I was born in western Massachusetts. When I was 6 months old my parents moved our little family to Kansas so my father could continue his education at Kansas State University. Then he became a fellow at the Menninger Foundation. He did research in psychiatry. I guess he was good at what he did. But to me he was daddy. In any case, we New Englanders lived in Kansas, which must have been very hard for my mother because she hates the wind. For the last 2 years we lived at the top of the only hill in Kansas in an old house. That was the most fun place. There were lots and lots of chicken coops. My mother raised chickens to help supplement the family income. My dad almost got bit by a copperhead snake outside one of the coops one day just before we moved.

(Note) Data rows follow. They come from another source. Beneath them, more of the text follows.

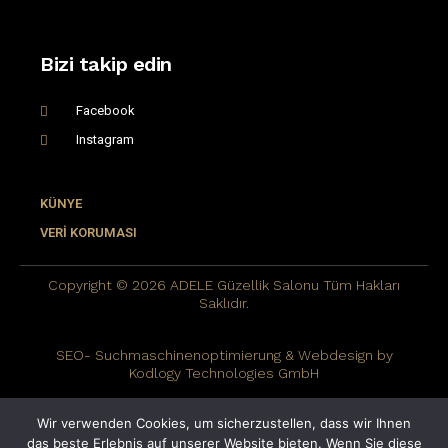
Bizi takip edin
Facebook
Instagram
KÜNYE
VERİ KORUMASI
Copyright © 2026 ADELE Güzellik Salonu Tüm Hakları
Saklıdır.
SEO- Suchmaschinenoptimierung & Webdesign by
Kodlogy Technologies GmbH
Wir verwenden Cookies, um sicherzustellen, dass wir Ihnen
Kalıcı epilasyon Viyana
das beste Erlebnis auf unserer Website bieten. Wenn Sie diese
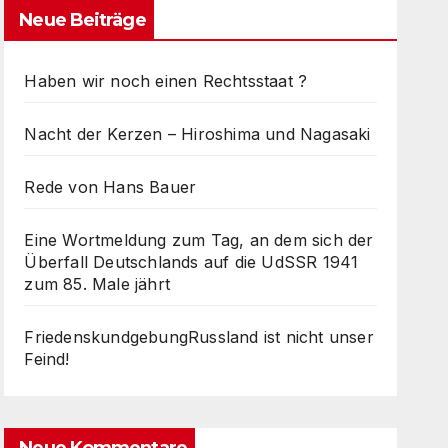
Neue Beiträge
Haben wir noch einen Rechtsstaat ?
Nacht der Kerzen – Hiroshima und Nagasaki
Rede von Hans Bauer
Eine Wortmeldung zum Tag, an dem sich der
Überfall Deutschlands auf die UdSSR 1941
zum 85. Male jährt
FriedenskundgebungRussland ist nicht unser
Feind!
Neue Kommentare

When I was 6 years old we moved back east. At first we lived with my dad's parents and I began elementary school in the same school my father went to. But then after a month he got a job working for the Department of Mental Health for the State of Vermont. We moved again and I grew up in Vermont. At least I managed to be born in a New England state. My poor brothers had to bear the shame of being born in Kansas. They are real "flatlanders."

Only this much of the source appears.